Scan the entries for the word "September", and copy every line where it appears.

--- --- ---

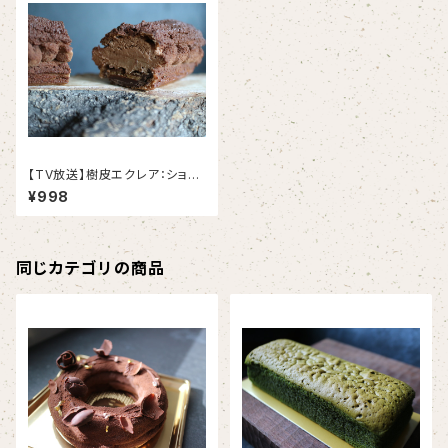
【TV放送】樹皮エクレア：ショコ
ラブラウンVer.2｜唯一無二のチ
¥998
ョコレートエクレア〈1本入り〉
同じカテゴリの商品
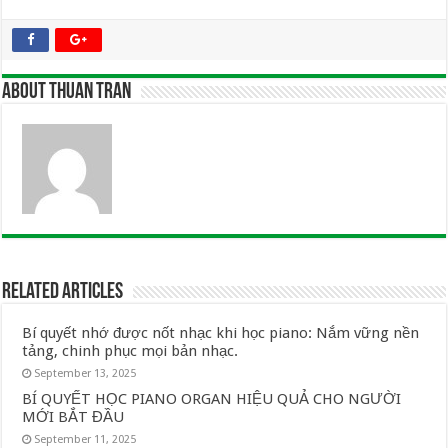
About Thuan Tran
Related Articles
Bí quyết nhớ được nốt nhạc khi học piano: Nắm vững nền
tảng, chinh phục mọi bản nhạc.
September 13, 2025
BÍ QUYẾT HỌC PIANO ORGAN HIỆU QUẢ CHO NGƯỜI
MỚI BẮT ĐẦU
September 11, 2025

--- --- ---

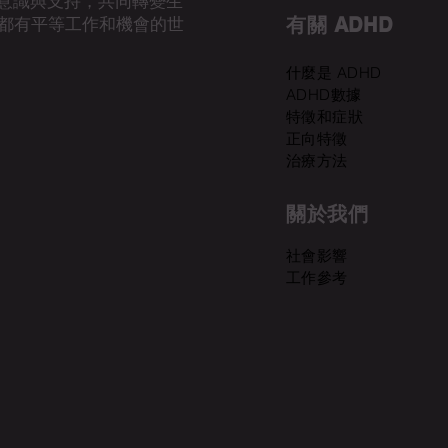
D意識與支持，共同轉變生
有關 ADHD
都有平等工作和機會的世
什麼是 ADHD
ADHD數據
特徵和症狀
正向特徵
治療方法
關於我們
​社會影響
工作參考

--- --- ---

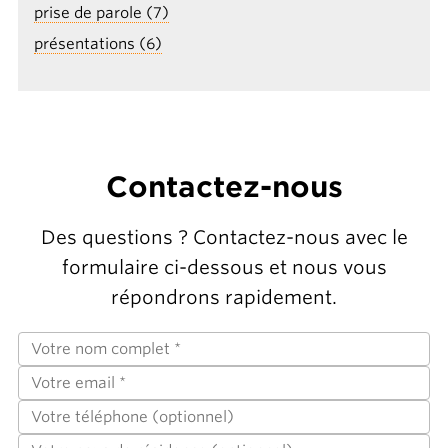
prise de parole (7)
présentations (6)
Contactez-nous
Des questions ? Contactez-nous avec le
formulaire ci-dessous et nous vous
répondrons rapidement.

--- --- ---

• Written response
September 13, 2025
September 11, 2025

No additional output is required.